(continued)
At the request of a tow company owner, one officer responded to a McDonald's parking lot outside his patrol area to issue infractions, and three waiting trucks took the cars away while the owners helplessly watched, investigators reported.
In another variant of the scheme, some officers at accident scenes or who recover stolen cars directly call tow trucks instead of waiting for dispatchers to send a contractor's tow truck, investigators found.
As a result, no record of the tow is kept and the company can keep the car to rack up storage fees.
The report did not mention whether these officers receive kickbacks from the companies they help.
Police agencies in the area have uncovered similar schemes involving law enforcement officers, but "it's kind of rare," said Metro Transit Police Sgt. James Holmes, who is a director of the International Association of Auto Theft Investigators.
"It's rare that police are involved in some type of internal corruption, but it has happened in the past in D.C. and in the outlying jurisdictions," Sgt. Holmes said.
The report found that while some officers broke D.C. laws and department rules in their work with towing companies, others just did not properly enforce towing regulations.

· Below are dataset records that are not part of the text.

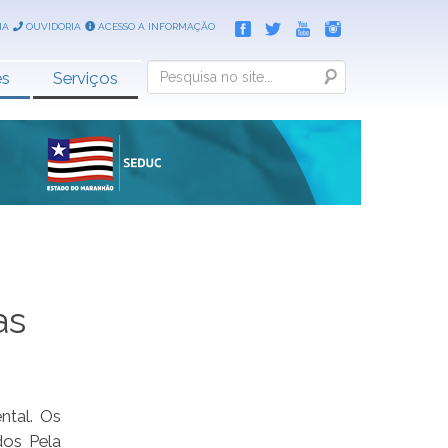
IA
OUVIDORIA
ACESSO A INFORMAÇÃO
Search
es
Serviços
as
ntal. Os
dos Pela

In addition to the towing scheme, the report criticized the Metropolitan Police Department's system for documenting and tracking recovered stolen vehicles as "antiquated and not functional."
The department's database holds only 15 of the 17-digit vehicle identification number.
Even worse, "more than half of the numbers were either entered incorrectly or not entered at all," the report states.
"As a result of officers failing to notify owners, owners have often gone months without a vehicle and are faced with a large tow and storage expense," according to the report.